Around 3,000 tractors brought traffic to a stop in central Brussels, Belgium, on Friday when farmer groups from Flanders took to the streets to protest what they see as a failure of their government to deliver on farm policy.

The traffic demonstration took place near the centre of the EU's policymaking headquarters.

Flanders has yet to put its CAP strategic plan into action, despite the plan getting the green light from the European Commission before Christmas.

Internal Belgian politics slowed down its approval and concrete detail on the final plan’s schemes is slow to come for farmers on the ground.

Farmer organisations - a number of which banded together for Friday’s protest - have said that certainty is needed immediately around the new CAP to ensure that spring planting can take place without delay.

Nitrates

Another reason farmer groups have cited for taking to the streets relates to ongoing uncertainty regarding the future of the region’s nitrates rules.

Flanders currently has a limited nitrates derogation, but could very easily be forced to follow Wallonia - the southern half of the country - away from any derogation and back down to a maximum stocking rate of 170kg organic N/ha, if not less, with the government pushing to tighten up on nitrates.

Across Flanders’ northern border is the Netherlands, in which 2022 was the last year farmers had a full nitrates derogation.

The European Commission dictated a phase-out of the Dutch derogation over the coming years that will see farmers stepped down from 250kg organic N/ha to 170kg organic N/ha.

Belgium is one of the most heavily stocked countries in the EU and despite being one-sixth the size of Ireland, Flanders has around 1.3m head of cattle, over 5.5m pigs and more than 40m poultry birds.

Anger on the streets

The farmer group Algemeen Boerensyndicaat - roughly translated to the general farmers union - made three demands as its members flocked to the Belgian capital.

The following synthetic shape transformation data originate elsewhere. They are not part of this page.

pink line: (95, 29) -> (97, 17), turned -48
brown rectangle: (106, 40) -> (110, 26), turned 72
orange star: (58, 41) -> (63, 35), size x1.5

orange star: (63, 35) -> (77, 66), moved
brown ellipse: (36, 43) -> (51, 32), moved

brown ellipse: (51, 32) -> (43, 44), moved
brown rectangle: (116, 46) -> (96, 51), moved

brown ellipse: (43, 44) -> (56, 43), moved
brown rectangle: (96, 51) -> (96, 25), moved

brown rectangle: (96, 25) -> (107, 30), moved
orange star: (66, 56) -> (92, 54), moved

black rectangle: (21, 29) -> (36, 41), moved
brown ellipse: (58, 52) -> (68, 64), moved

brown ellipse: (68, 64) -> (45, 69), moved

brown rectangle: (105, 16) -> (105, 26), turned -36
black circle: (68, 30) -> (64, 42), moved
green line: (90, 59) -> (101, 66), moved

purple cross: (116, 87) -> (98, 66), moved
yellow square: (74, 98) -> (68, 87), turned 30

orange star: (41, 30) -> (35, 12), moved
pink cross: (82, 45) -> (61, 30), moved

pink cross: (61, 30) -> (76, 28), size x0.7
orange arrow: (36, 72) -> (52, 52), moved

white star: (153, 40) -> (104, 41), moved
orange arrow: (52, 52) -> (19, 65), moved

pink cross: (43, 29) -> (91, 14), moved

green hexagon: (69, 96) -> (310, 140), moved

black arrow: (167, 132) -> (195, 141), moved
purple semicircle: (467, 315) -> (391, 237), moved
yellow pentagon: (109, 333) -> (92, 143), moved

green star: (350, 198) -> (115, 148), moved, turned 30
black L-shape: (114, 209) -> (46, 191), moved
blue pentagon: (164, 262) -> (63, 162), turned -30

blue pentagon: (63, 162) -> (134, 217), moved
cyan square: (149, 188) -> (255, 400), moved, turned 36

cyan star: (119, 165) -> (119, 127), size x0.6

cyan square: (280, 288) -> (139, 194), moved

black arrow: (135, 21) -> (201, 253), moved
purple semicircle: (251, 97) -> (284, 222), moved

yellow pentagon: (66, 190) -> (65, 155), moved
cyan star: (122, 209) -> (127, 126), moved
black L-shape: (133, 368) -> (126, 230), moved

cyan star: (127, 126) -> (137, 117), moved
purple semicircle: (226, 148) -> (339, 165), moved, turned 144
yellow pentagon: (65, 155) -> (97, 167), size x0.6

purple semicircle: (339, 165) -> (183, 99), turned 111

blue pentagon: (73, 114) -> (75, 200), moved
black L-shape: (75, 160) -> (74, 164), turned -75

It is demanding an immediate enacting of the CAP plan, a “thorough” relook at Flanders’ derogation agreement and “a future” for farmers in the region.

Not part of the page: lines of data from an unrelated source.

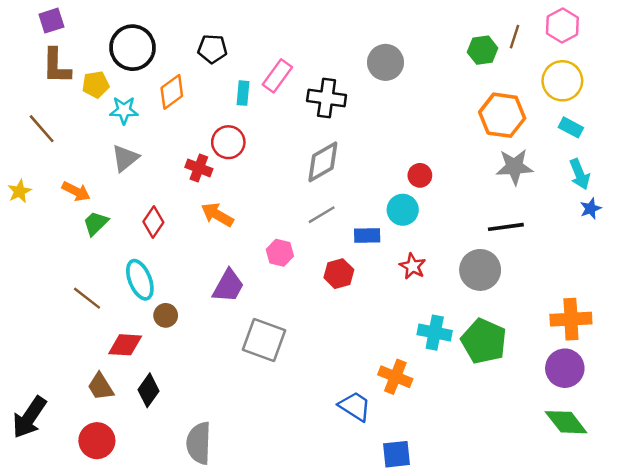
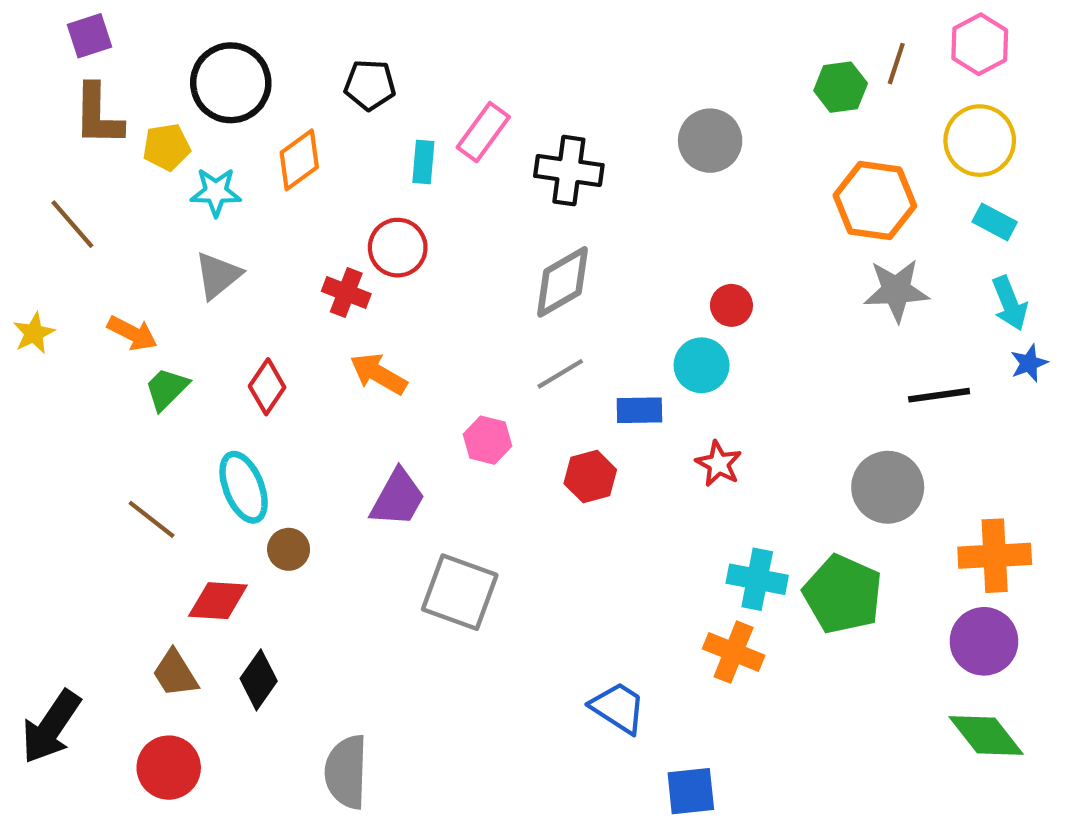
gray circle: (386, 62) -> (710, 141), moved
black line: (506, 227) -> (939, 395), moved
gray circle: (480, 270) -> (888, 487), moved
orange cross: (395, 377) -> (734, 652), moved

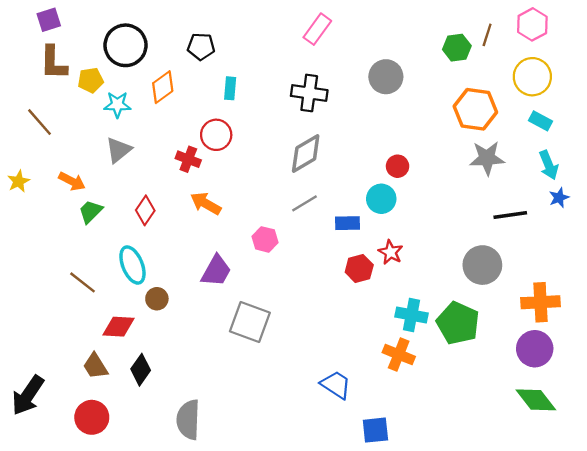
pink rectangle: (483, 132) -> (317, 29), moved
red hexagon: (590, 477) -> (359, 269), moved

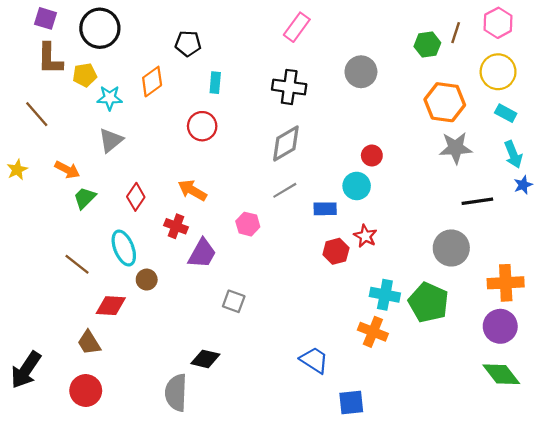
purple square: (49, 20) -> (45, 18), turned 35
black circle: (125, 45) -> (100, 28), moved
red cross: (188, 159) -> (176, 226), moved
gray square: (250, 322) -> (234, 301), size x0.6
black diamond: (141, 370) -> (205, 359), moved, turned 68

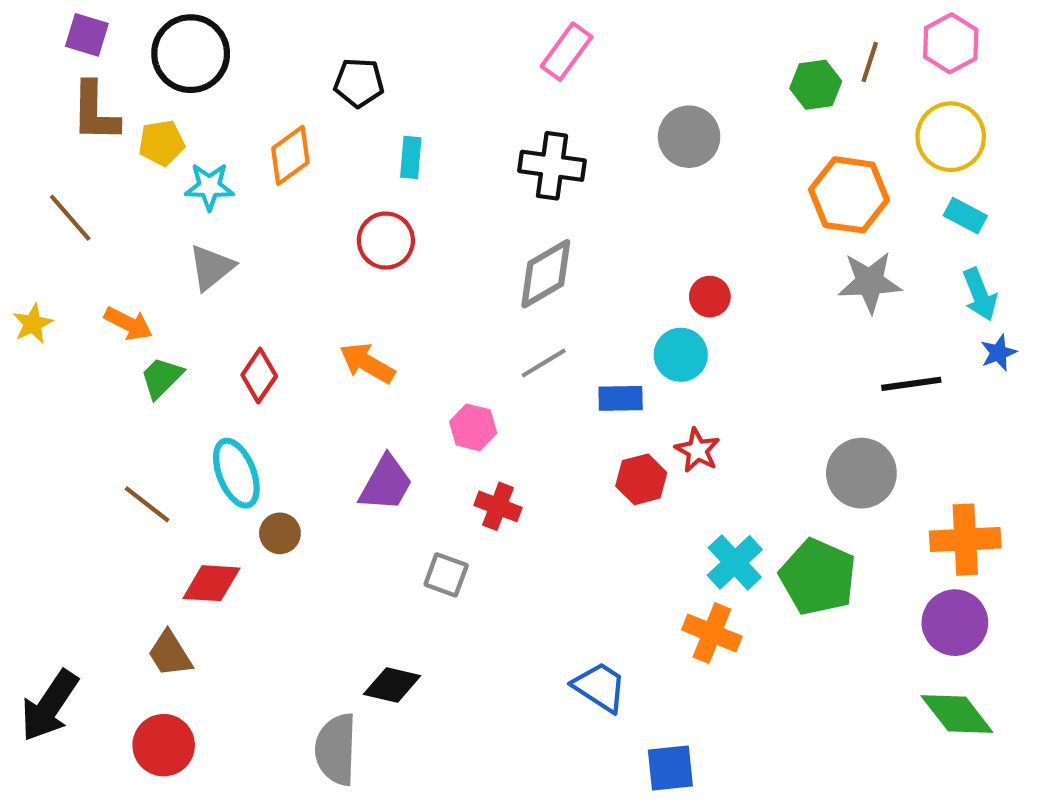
red cross: (176, 226) -> (498, 506), moved
cyan cross: (385, 295) -> (735, 562), turned 36

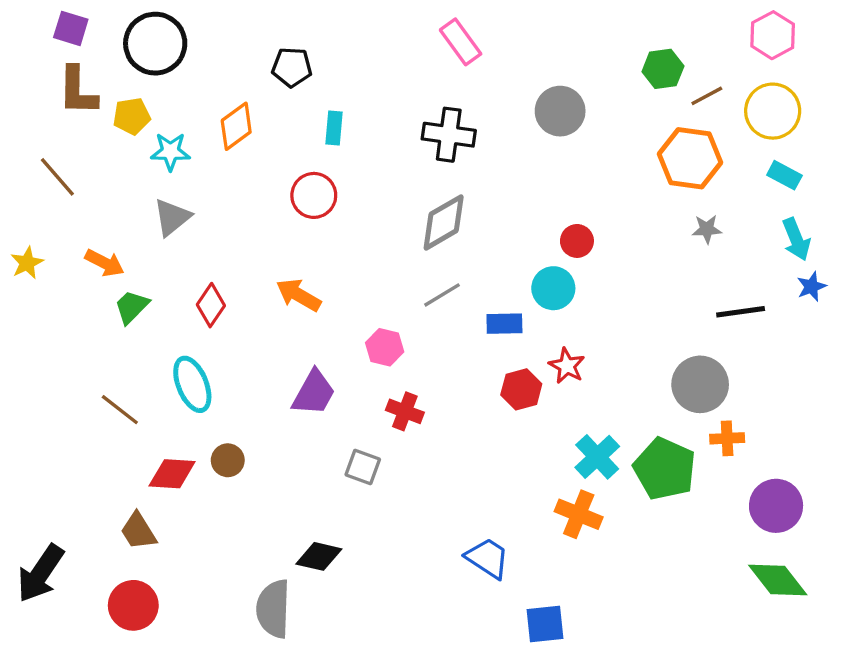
pink rectangle: (567, 52) -> (461, 42), turned -72
brown line: (870, 62) -> (707, 96), moved, turned 44
gray star: (870, 282) -> (707, 229), size x0.6
brown circle: (280, 533) -> (228, 460), moved
orange cross: (965, 540) -> (727, 438), moved, size x0.6

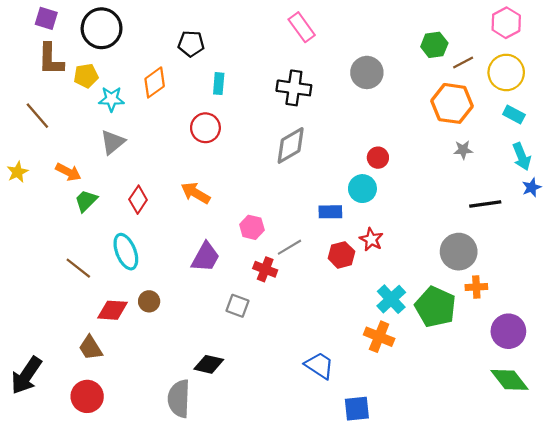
gray line: (442, 295) -> (289, 247), moved

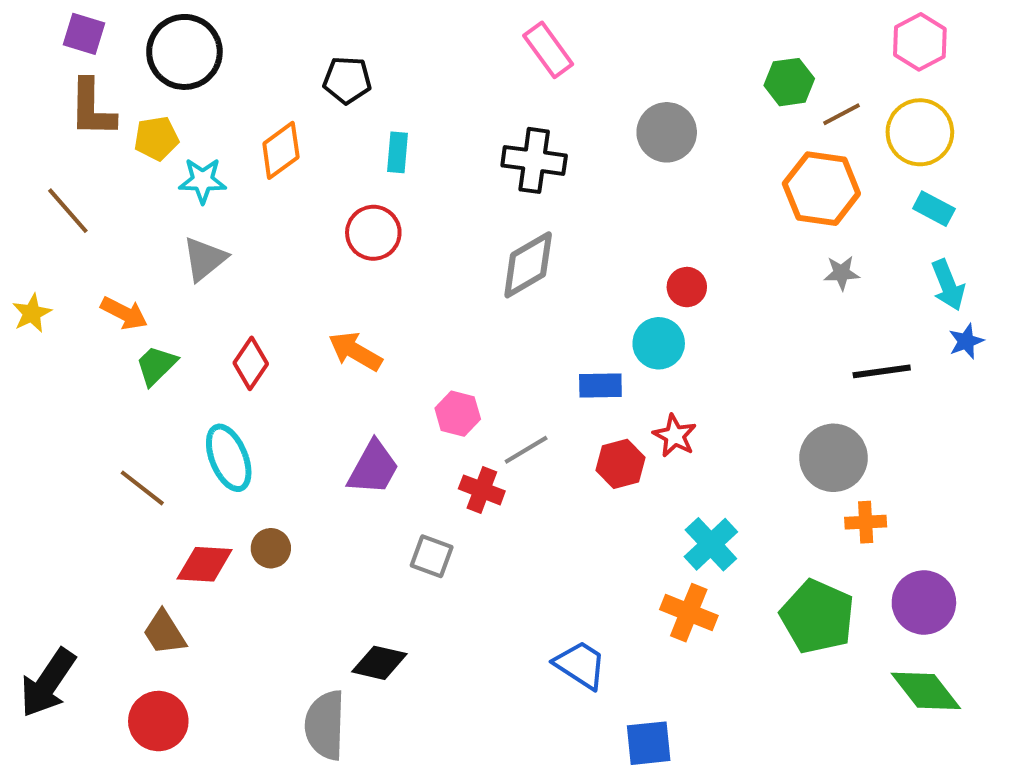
green pentagon: (435, 307) -> (817, 617), moved

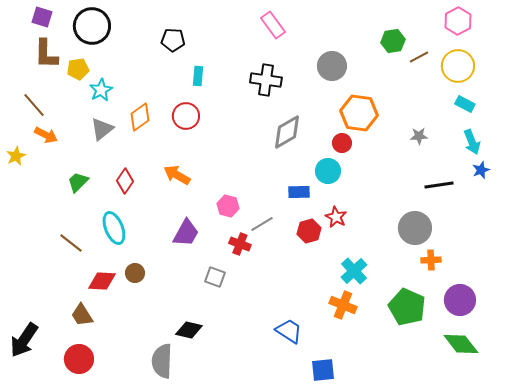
orange diamond: (281, 150) -> (140, 117), moved
cyan star: (203, 181) -> (101, 90), turned -30
orange hexagon: (821, 189) -> (359, 113), moved
gray diamond: (528, 265) -> (287, 132), moved
orange arrow: (124, 313) -> (46, 135), moved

The Flemish young farmers’ group Green Circle stated that it was participating in the protest to deliver “one clear message” to government in Flanders - ‘enough is enough.’

Similarities with the Dutch

The protest comes two weeks after 500 Green Circle members demonstrated with crosses dubbed with the words 'RIP young farmers' outside Flanders’ government offices.

Also tied to the crosses were patches of fabric of the Dutch ‘farmers’ handkerchief’ design, which have become symbolic of anti-government and pro-rural sympathies in Holland and Belgium since farmers intensified protests in the Netherlands last year.

Traditonal farmer-style handkerchief flags hung from tractors in the Netherland sin 2022. Similar flags are being used in Brussels this week. / Noel Bardon

Farmers there protested against government plans to make a portion of farmers sell up in areas where ammonia emissions are high.

Imagery, social media and slogans posts circulated by farmers attending Friday’s protest in Brussels share many similarities with the protests that swept the Netherlands over the summer of last year.

Dutch is the first language spoken in Flanders, a region which shares a very similar culture and range of farming systems with the Netherlands, just across its northern border.